UCI ainda no vermelho
Na próxima semana está agendada uma nova reunião no Infarmed e a hipótese de um início de desconfinamento a curto prazo tem sido afastada pelo Governo. Os indicadores epidemiológicos são agora ainda mais favoráveis do que há duas semanas mas o número de doentes com covid-19 internados nos hospitais, nomeadamente em cuidados intensivos, ainda está longe de chegar aos patamares de segurança apontados pelos intensivistas e que o Governo já mostrou intenção de seguir. O Executivo não fixou no entanto ainda metas concretas e os especialistas ouvidos regularmente quer no Infarmed quer por Mariana Vieira da Silva e Marta Temido em reuniões semanais têm estado a trabalhar numa matriz de indicadores para desconfinar mas também para voltar a apertar restrições quando a subida de casos, esperada mal se levantem medidas, exceda o que vierem a ser definidas como as linhas vermelhas.

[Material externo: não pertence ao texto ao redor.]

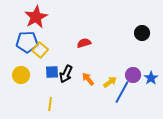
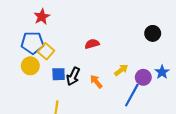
red star: (36, 17) -> (42, 17), size x0.7
yellow circle: (21, 75) -> (30, 66), moved
blue star: (151, 78) -> (162, 72), moved
yellow arrow: (110, 82) -> (121, 70), moved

Segundo o Nascer do SOL apurou, os trabalhos ainda não deverão ser apresentados na próxima reunião, também porque as modelações estão a ser feitas. «As Unidades de Cuidados Intensivos ainda estão excessivamente preenchidas para se começar a pensar em desconfinamento», disse ao Expresso Mariana Vieira da Silva. O tema no entanto é incontornável e apesar de poder não constar formalmente na ordem de trabalhos da reunião do Infarmed, acabará por estar mais uma vez em cima da mesa. Com o número de diagnósticos a cair de forma abrupta, a pressão sobre os hospitais é o único indicador ainda no vermelho tendo em conta o que têm sido as recomendações dos intensivistas, de que o país deve ter menos de 300 doentes com covid-19 em UCI para haver segurança na resposta a todos os doentes e retoma da atividade cirúrgica, prejudicada nesta terceira vaga. Esta semana houve uma descida significativa dos doentes em UCI, que esta quinta-feira ao final do dia eram 669, menos 177 nos últimos sete dias. Mantendo-se a trajetória desta semana, uma redução de 20%, dentro de uma semana continuarão no entanto a ser precisas mais de 500 camas para doentes críticos com covid-19, ainda mais do que no início do ano. A 1 de janeiro estavam internados em UCI 483 doentes. Depois de um pico no iníco de dezembro, os doentes em UCI tinham estabilizado e rapidamente escalaram. Já o número global de doentes internados tem estado a diminuir mais rapidamente e só nos últimos sete dias há menos 1646 doentes com covid-19 hospitalizados no SNS. Mantendo-se a trajetória de descida, no final da próxima semana pode já haver menos doentes com covid-19 internados nos hospitais do que na altura do Natal. Com base na análise dos dados da DGS, é de esperar que se passe dos atuais 3500 doentes internados para cerca de 2400. No pico de internamentos a 1 de fevereiro os hospitais chegaram a ter 6869 doentes internados com covid-19, mais do dobro do máximo em novembro e cinco vezes mais do que na primeira vaga, quando os hospitais tiveram no máximo 1302 doentes com covid.